/llama-qlora

Guide for fine-tuning Llama/CodeLlama models

Primary LanguagePythonMIT LicenseMIT

Fine-tune any Llama model in minutes

Tired of prompt engineering? You've come to the right place.

This no-frills guide will take you from a dataset to a fine-tuned Llama model in the matter of minutes.

This repository is easy to tweak but comes ready to use as-is with all the recommended, start-of-the-art optimizations for fast results:

  • Fully-sharded data parallelism so training scales optimally with multi-GPU
  • Parameter-efficient fine-tuning via LoRa adapters for faster convergence
  • Gradient checkpointing to reduce VRAM footprint, fit larger batches and get higher training throughput

The heavy lifting is done by the our fork of the llama-recipes library (original here). Our fork patches support for Code Llama and an open issue causing CUDA OOMs while saving LORA state dicts for 70B models.

Best of all, using Modal for fine-tuning means you never have to worry about infrastructure headaches like building images and provisioning GPUs. If a training script runs on Modal, it's repeatable and scalable enough to ship to production right away.

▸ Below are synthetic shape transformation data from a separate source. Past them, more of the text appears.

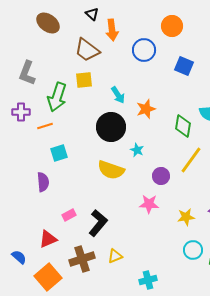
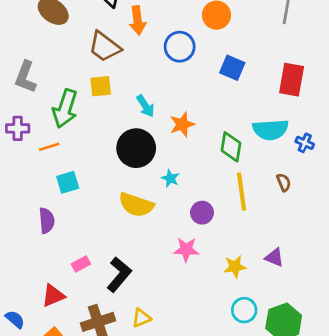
yellow line: (191, 160) -> (242, 192), turned -44

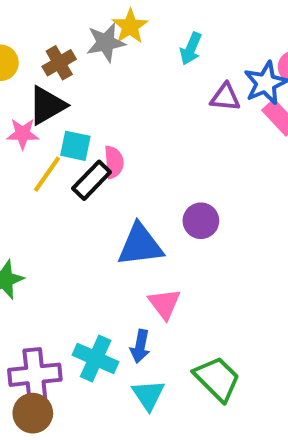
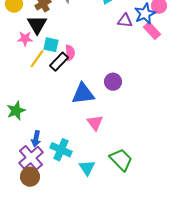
black triangle: (47, 105) -> (37, 25), turned -30
blue arrow: (140, 346) -> (36, 139), moved
purple cross: (35, 375) -> (31, 158), turned -35

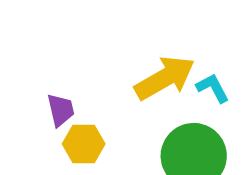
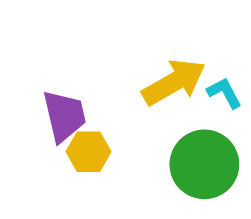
purple trapezoid: (61, 110) -> (64, 116), size x1.5

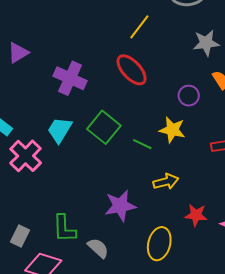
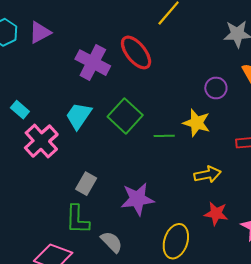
red ellipse: (132, 70) -> (136, 52), moved
green line: (142, 144) -> (164, 136), turned -30
yellow arrow: (166, 182) -> (208, 174), moved
gray rectangle: (20, 236) -> (86, 184), moved

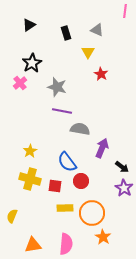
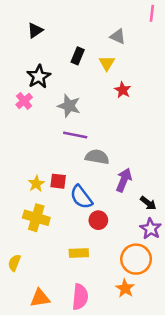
black rectangle: (66, 33) -> (78, 56), moved, turned 40
red square: (55, 186) -> (58, 181), moved
orange circle: (92, 213) -> (136, 259), moved

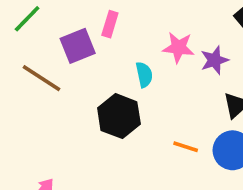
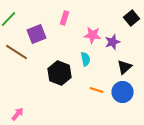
pink rectangle: (110, 24) -> (64, 18), moved
cyan semicircle: (144, 75) -> (86, 59), moved

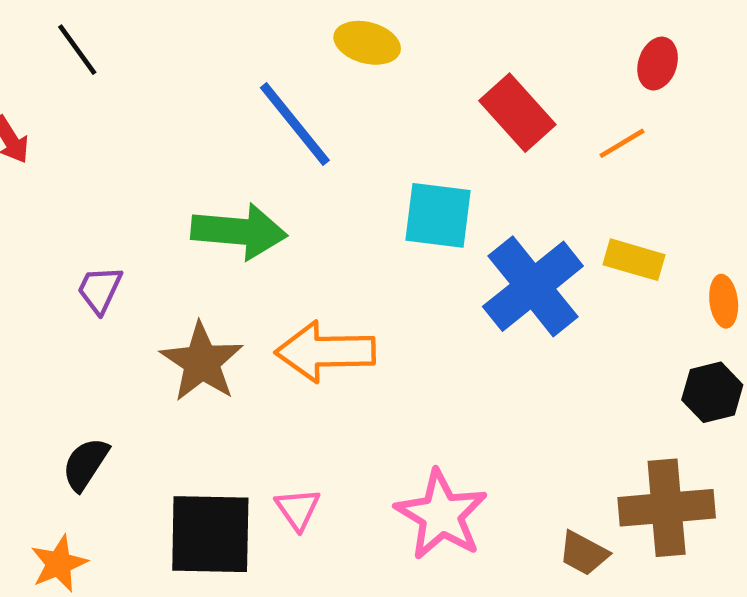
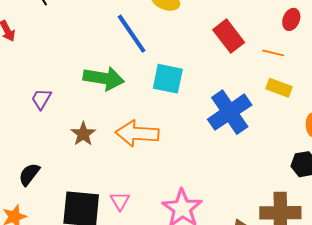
orange line: (622, 143) -> (273, 53), turned 40
cyan square: (438, 215) -> (168, 79), moved
yellow rectangle: (634, 260) -> (279, 88), moved
brown star: (202, 362) -> (83, 134), size x0.7

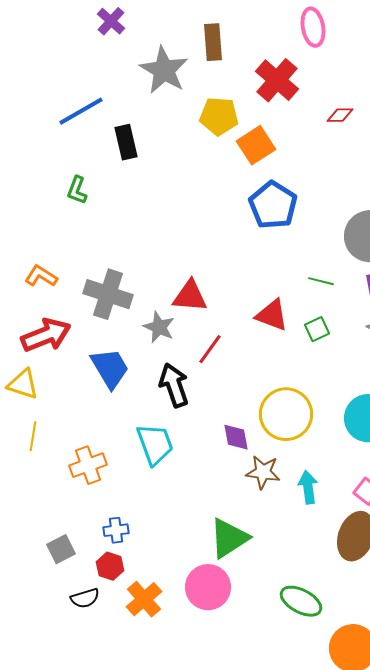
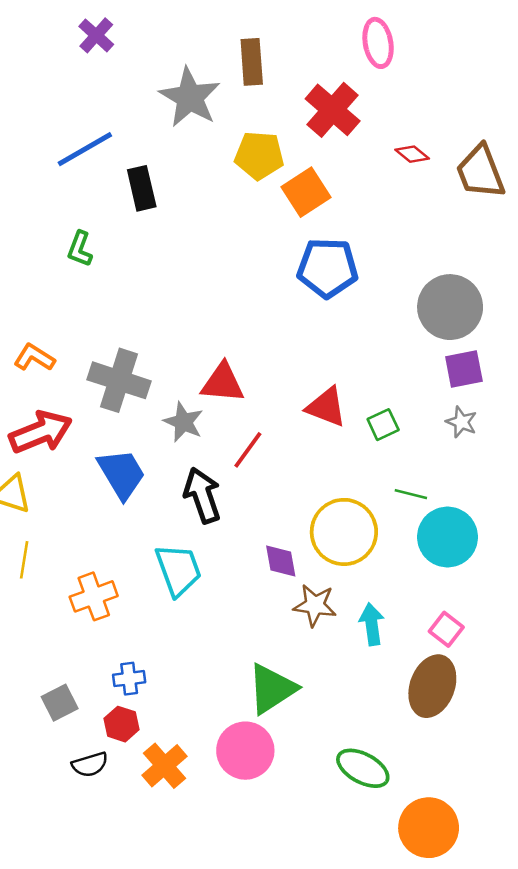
purple cross: (111, 21) -> (96, 35), moved
red diamond: (340, 115) -> (412, 154), turned 40
blue pentagon: (273, 205) -> (327, 268), turned -30
green line: (321, 281) -> (411, 494), moved

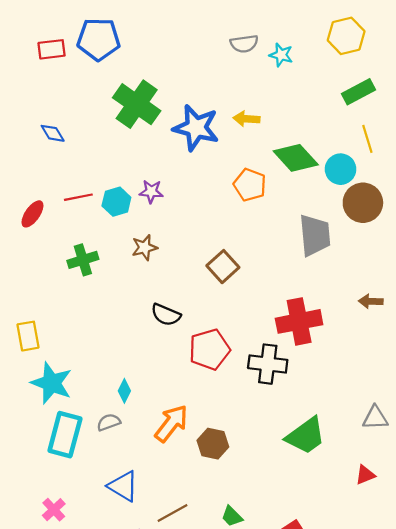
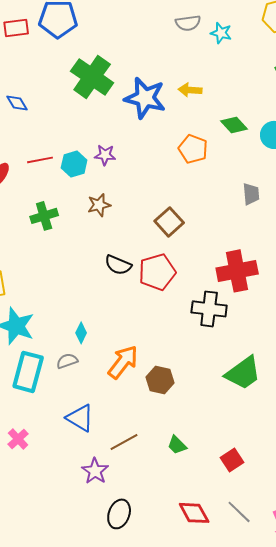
green diamond: (296, 158) -> (234, 125), size x0.7
gray trapezoid: (315, 235) -> (251, 194), size x0.6
red pentagon: (209, 349) -> (157, 272), moved

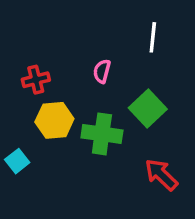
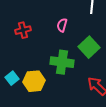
yellow hexagon: (54, 120) -> (34, 81), moved

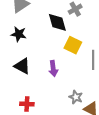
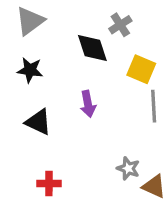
yellow square: (73, 45) -> (141, 69), moved
purple arrow: (53, 69) -> (88, 104), moved

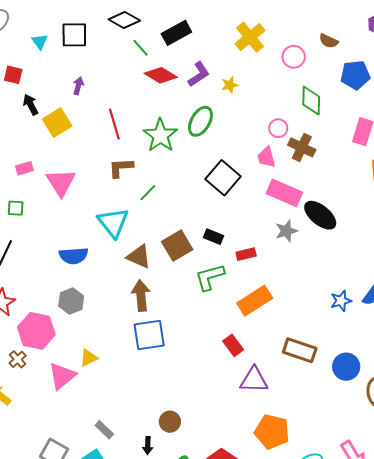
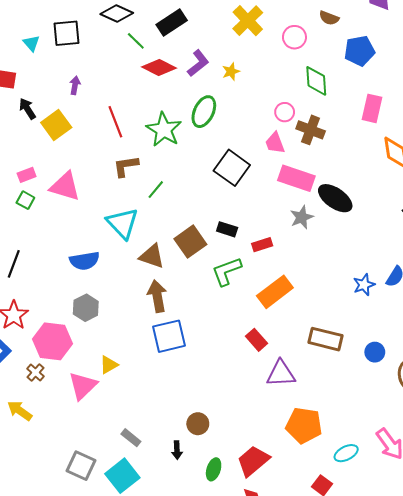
pink triangle: (61, 182) -> (65, 186), turned -36
green square: (16, 208) -> (25, 200), moved, turned 30
blue circle: (346, 367) -> (375, 352), size x0.7

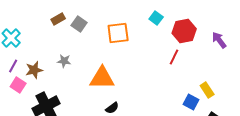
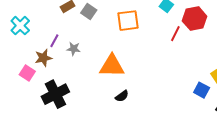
red line: (174, 57) -> (175, 34), moved
purple line: (13, 66) -> (54, 41), moved

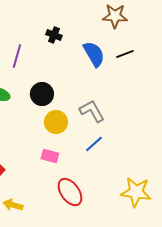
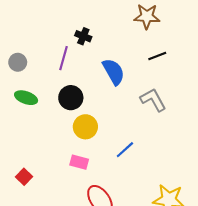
blue semicircle: (94, 54) -> (113, 72), moved
purple line: (17, 56) -> (64, 58), moved
gray L-shape: (92, 111) -> (153, 100), moved

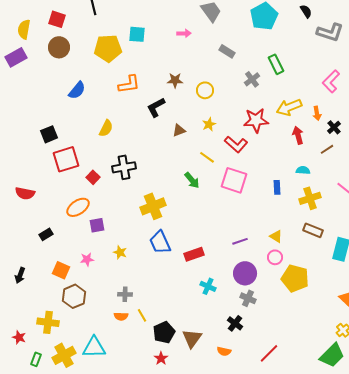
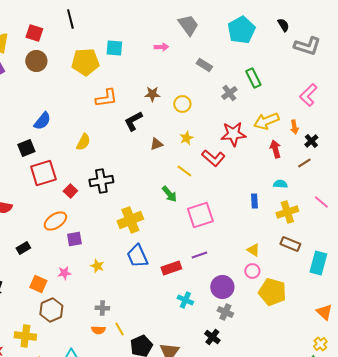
blue semicircle: (77, 90) -> (42, 121), moved
pink square: (234, 180) -> (200, 215), moved, turned -36
purple line: (240, 241) -> (199, 255), moved

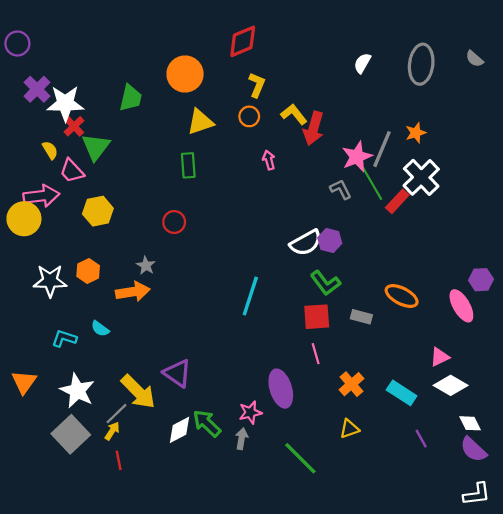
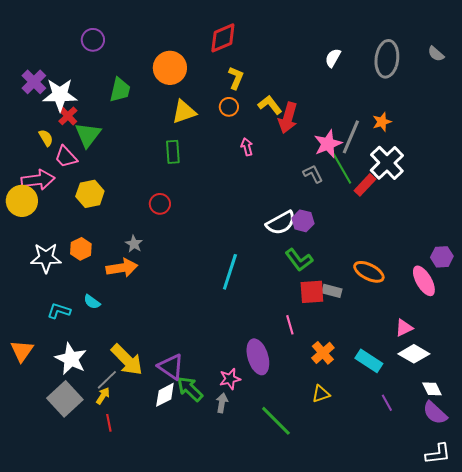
purple circle: (17, 44) -> (93, 40), moved
red square: (317, 317) -> (312, 292), moved
purple triangle: (177, 373) -> (171, 367), moved

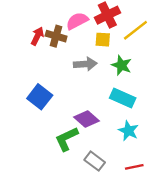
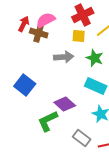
pink semicircle: (77, 21) -> (46, 20), moved
red arrow: (37, 36) -> (24, 24), moved
gray rectangle: (95, 161) -> (82, 138), moved

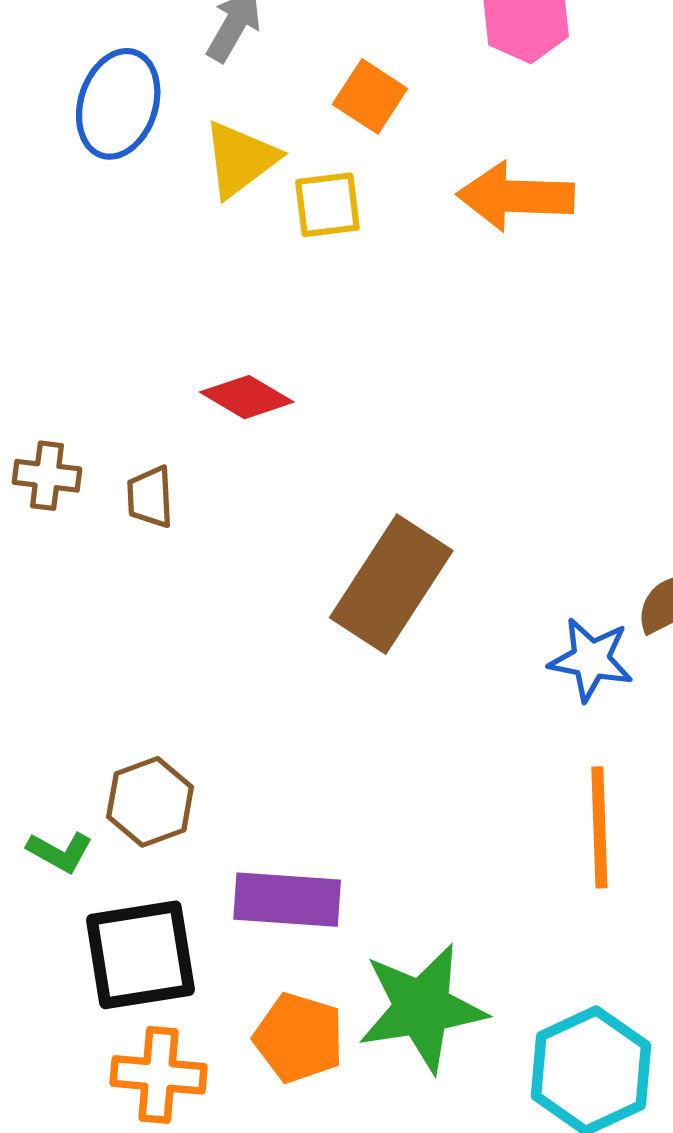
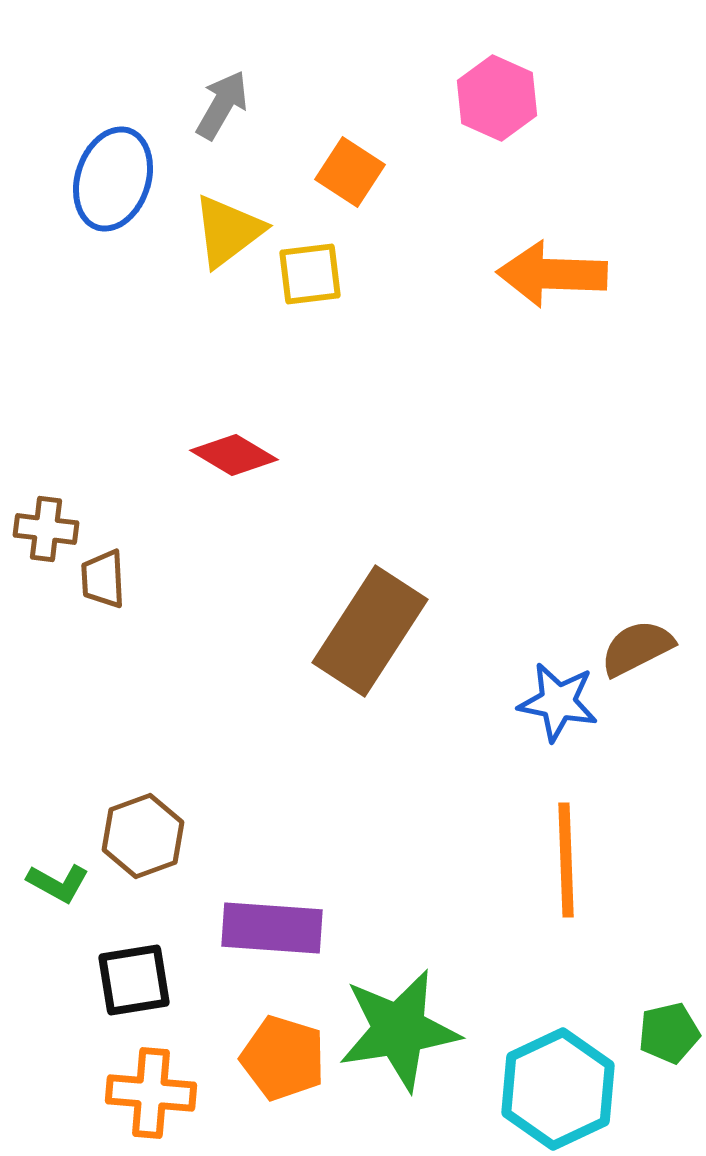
orange arrow: (515, 196) -> (552, 274), moved
brown trapezoid: (150, 497) -> (103, 579), moved
black square: (140, 955) -> (134, 980), size x0.7

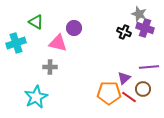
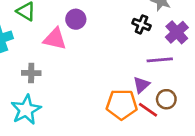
purple cross: (145, 28) -> (177, 32), moved, turned 30
gray cross: (50, 67) -> (31, 73), moved
purple line: (149, 67) -> (160, 60), moved

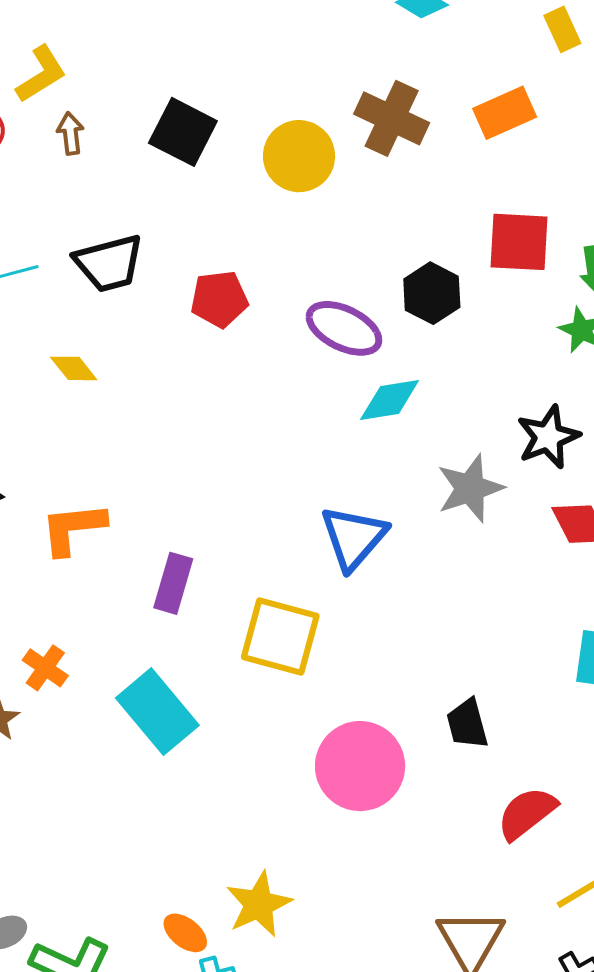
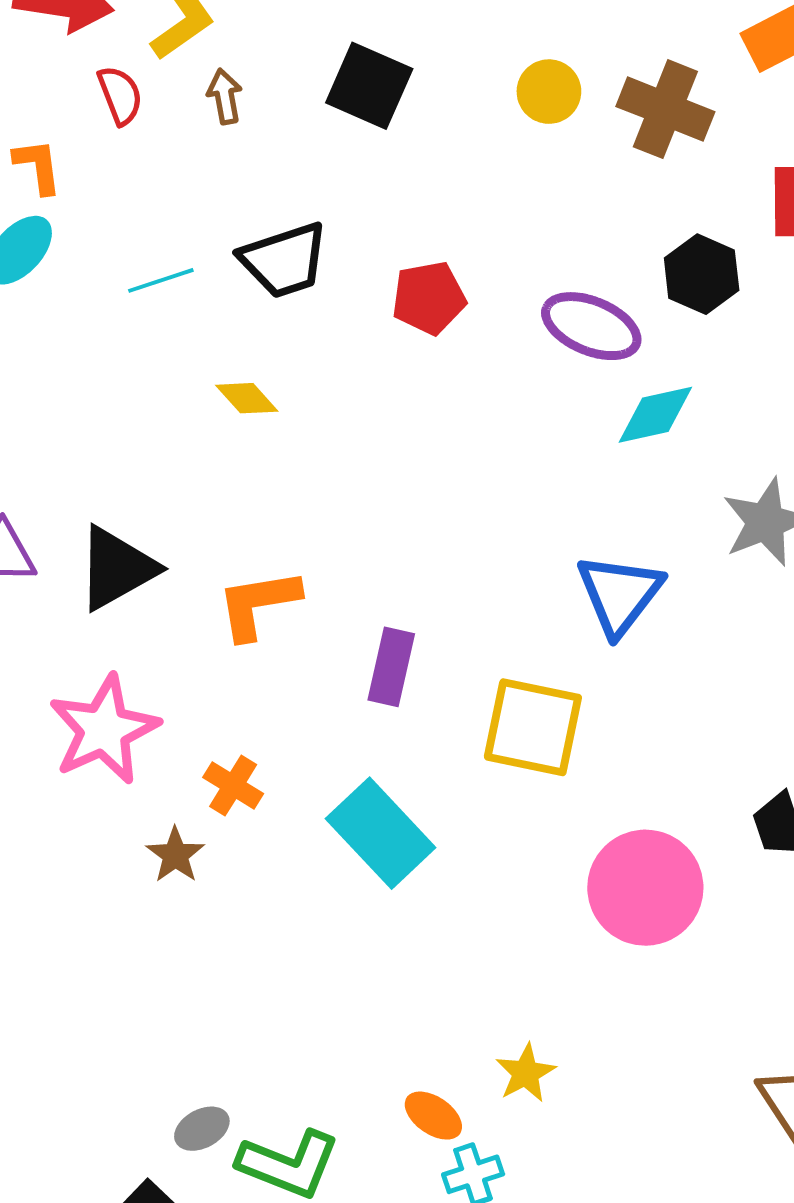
brown cross: (392, 118) -> (665, 109), moved
yellow circle: (299, 156) -> (549, 92), moved, size x0.7
yellow star: (259, 904) -> (526, 1073), size x0.7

Just one local dependency - a Modal account

  1. Create a Modal account.
  2. Install modal in your current Python virtual environment (pip install modal)
  3. Set up a Modal token in your environment (modal token new)
  4. You need to have a secret named huggingface in your workspace. Only the HUGGINGFACE_TOKEN is needed which you can get if you go into settings in Hugging Face under API tokens.
  5. For several models, you need to go to the Hugging Face page and agree to the terms and conditions in able to get access (which is granted instantly).

Training

To launch a training job, use:

modal run train.py --dataset sql_dataset.py --base chat7 --run-id chat7-sql

This example fine-tunes Llama 7B Chat to produce SQL queries (10k examples trained for 10 epochs in about 30 minutes). The base model nicknames used can be configured in common.py and are used to define which model is being trained.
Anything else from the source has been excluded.